Back to the Aluminum handle scales: As you have the knife open, and the blade pointing to the left, you can’t help but notice there is a silver-colored button on it. Nope, it’s not a button or opening or closing the blade. If you keep the blade closed, and you slide this button upward, it releases the whole shebang. You simply lift off the top handle scale – with the button in it, and then lift the blade off, and you’ll see the tiny IKBS ball bearings, and you are good to go to clean the knife. To reassemble, do the reverse. I think it is much easier to use than the original Field Strip design. I had to see how this all worked, and it took me a few moments to see how a little lock this is operated with the take-down lever, allows the handle scales to lock on the pivot of the blade. It is so small that you wouldn’t think it could keep the knife from falling apart when it is locked together.

My Tests

I don’t abuse products that I test, the factories have already done that themselves. Still, in the back of my mind, the Bona Fide appeared to be a little fragile to my way of thinking. So, I took the Bona Fide, with the blade locked open, as well as in the closed position, and threw it against a tree, about a dozen times, and the blade stayed locked open or locked close and it never became loose in the least. I thought the entire folder might disassemble itself – but it didn’t. So, I know it is a stout design – but I had to prove it to myself.

My usual testing was also performed, and that is to see how sharp a knife comes – right out of the box. I easily sliced through some dried blackberry vines, and they were sliced in half with one swipe. Opening mail and boxes – no problem at all, and “stabbing” stacked cardboard was no problem – the knife stabbed to the handle. Of course, the knife was used in the kitchen – I know, I know – a folder isn’t designed for this task, but I do it just the same.

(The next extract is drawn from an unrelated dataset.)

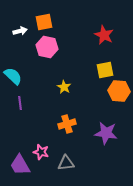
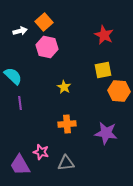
orange square: rotated 30 degrees counterclockwise
yellow square: moved 2 px left
orange cross: rotated 12 degrees clockwise
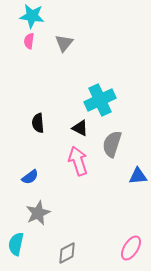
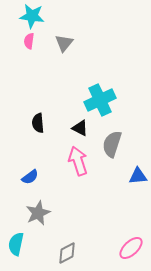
pink ellipse: rotated 15 degrees clockwise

Before the virus lock-down, and we could sit inside of a restaurant to eat our meals, I would use whatever folder I had in my pocket to easily cut through whatever food I had that needed to be cut. I’ve gotten some strange looks from other folks who were eating, too.

Tool Steel

As you may be aware, D2 is a tool steel – a very hard steel – and if a knife comes with a dull edge or an edge that isn’t at the right angle, then it takes a lot of work to get that blade sharp once again – some might say that it is near impossible, and I wouldn’t argue that point. However, the Bona Fide, has a perfect angle on the blade, and came razor sharp right out of the box. D2 tends to hold an edge a good long time – depending on the heat treat, I don’t know what the heat treat was on this blade, but it seemed easy enough to put a great edge on the blade, when it got a little dull. I don’t like allowing my knives to get too dull – when you do, they are harder to re-sharpen. I actually used this folder for close to a month, and the D2 didn’t get super dull – but I touched up the edge several times on a set of crock stix just the same.

If you are in the market for a first-class folder – one that others will think you paid a lot of money for, then put a Bona Fide in your hand, and watch how many people will say “can I see that…” when whet they really mean, let me hold it…and keep an eye on it – it might just grow legs and walk away from you.